If you are staying in one of the farm B&Bs, breakfast will be eggs laid that morning, bread toasted on the open fire, and pa amb tomàquet: half a tomato rubbed across crusty loaf, drizzled with local arbequina oil and sprinkled with salt. It sounds basic until you taste it; then you wonder why every British café insists on avocado.
When the Valley Turns White
Winter arrives overnight, usually between the Day of the Dead and the first Barcelona derby of November. Night-time temperatures drop below zero, the puddles on the church square freeze, and the GR-241 becomes a ribbon of packed snow. The handful of permanent residents burn oak in open hearths; smoke drifts across the stone roofs at head height. Driving is possible – the council grits the main road at dawn – but British visitors who arrive in October half-term expecting “a bit of Spanish sun” have been known to leave early, defeated by ice on the inside of the windows.
By April the fields turn emerald with new wheat and the cowbells move higher up the slope. Wild orchids appear beside the track to Can Roca; nightingales reclaim the mulberry trees. This is the sweetest time to come, before the Barcelona families descend for the long May weekend and drive the price of cottages from €90 to €140 a night.
How to Fall Off the Grid (Responsibly)
There is no railway station; the last bus left in 1997. Hire a car at Barcelona airport, take the C-16 towards Andorra and exit at Berga. From there the BV-4246 is signposted “Montmajor 19 km”. Allow 40 minutes – the sat-nav will promise 25, but it has never met a combine harvester round a blind bend. Parking is wherever you can squeeze a Fiesta: the square, the church slope, or beside the recycling bins that smell faintly of the local distillery.
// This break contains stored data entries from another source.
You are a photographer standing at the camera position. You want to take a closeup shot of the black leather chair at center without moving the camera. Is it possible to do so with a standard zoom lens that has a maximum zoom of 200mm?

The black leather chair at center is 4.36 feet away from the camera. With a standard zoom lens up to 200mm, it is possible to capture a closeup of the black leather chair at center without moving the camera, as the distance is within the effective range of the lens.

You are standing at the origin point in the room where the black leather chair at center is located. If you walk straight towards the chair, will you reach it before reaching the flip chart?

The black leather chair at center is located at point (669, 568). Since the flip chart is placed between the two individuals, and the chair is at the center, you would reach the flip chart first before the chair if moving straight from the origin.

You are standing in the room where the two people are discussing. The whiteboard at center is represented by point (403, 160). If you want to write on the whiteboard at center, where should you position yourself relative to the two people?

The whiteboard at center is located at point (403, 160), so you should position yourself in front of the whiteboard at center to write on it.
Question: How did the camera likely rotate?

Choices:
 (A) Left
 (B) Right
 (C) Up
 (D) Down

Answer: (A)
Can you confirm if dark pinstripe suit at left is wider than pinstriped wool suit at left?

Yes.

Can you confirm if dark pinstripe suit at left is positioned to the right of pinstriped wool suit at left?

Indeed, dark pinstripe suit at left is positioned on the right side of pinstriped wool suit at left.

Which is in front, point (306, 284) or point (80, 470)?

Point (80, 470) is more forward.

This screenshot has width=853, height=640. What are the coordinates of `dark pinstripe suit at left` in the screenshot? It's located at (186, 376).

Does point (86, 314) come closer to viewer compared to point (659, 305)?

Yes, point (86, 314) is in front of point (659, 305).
Phone reception is patchy; WhatsApp works if you stand on the church steps and face north. The village Wi-Fi covers the square only and times out after 30 minutes, just long enough to post a photograph of Pedraforca glowing pink at sunset and watch the envy accumulate.
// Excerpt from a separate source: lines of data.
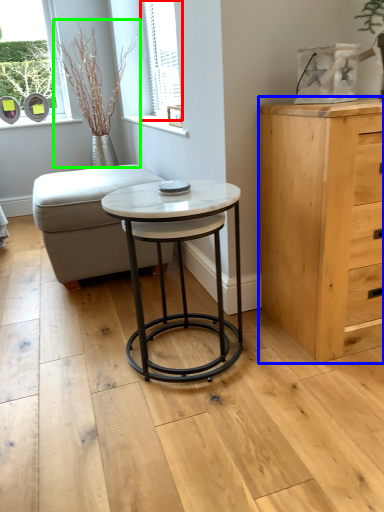 Question: Considering the real-world distances, which object is closest to window (highlighted by a red box)? chest of drawers (highlighted by a blue box) or plant (highlighted by a green box).

Choices:
 (A) chest of drawers
 (B) plant

Answer: (B) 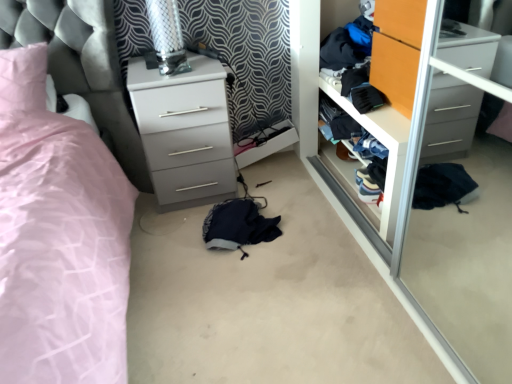 This screenshot has width=512, height=384. What are the coordinates of `vacant space to the right of white glossy chest of drawers at center` in the screenshot? It's located at (274, 186). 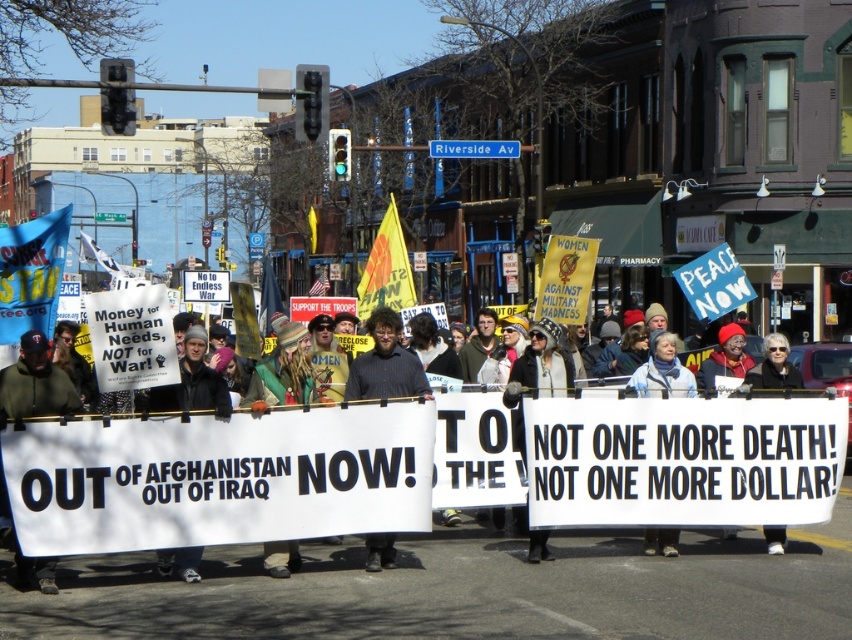 You are a photographer trying to capture a photo of the protest march. You notice the black fabric sign at lower left and the black leather jacket at center in your frame. Which object should you adjust your camera angle to focus on if you want to highlight the taller object?

The black leather jacket at center is taller than the black fabric sign at lower left, so you should focus on the black leather jacket at center to highlight the taller object.

What is the spatial relationship between the black fabric sign at lower left and the black leather jacket at center?

Answer: The black fabric sign at lower left is to the left of the black leather jacket at center.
Leave the mushrooms in the ground unless you can tell a cep from a death cap. Collecting without a permit risks a €300 fine, and the local pharmacist who painted 523 fungi has seen every excuse going.
Check-Out Time
Montmajor will not change your life. It offers no infinity pool, no Michelin star, no flamenco show. What it does offer is a place where the day is still measured by church bells and the length of a farmer’s shadow. Stay three nights: walk the loop, eat pork, count the mushrooms. On the fourth morning drive back down the mountain, rejoin the motorway and discover that your phone has 127 unread messages. The signal feels louder than the church bells ever did.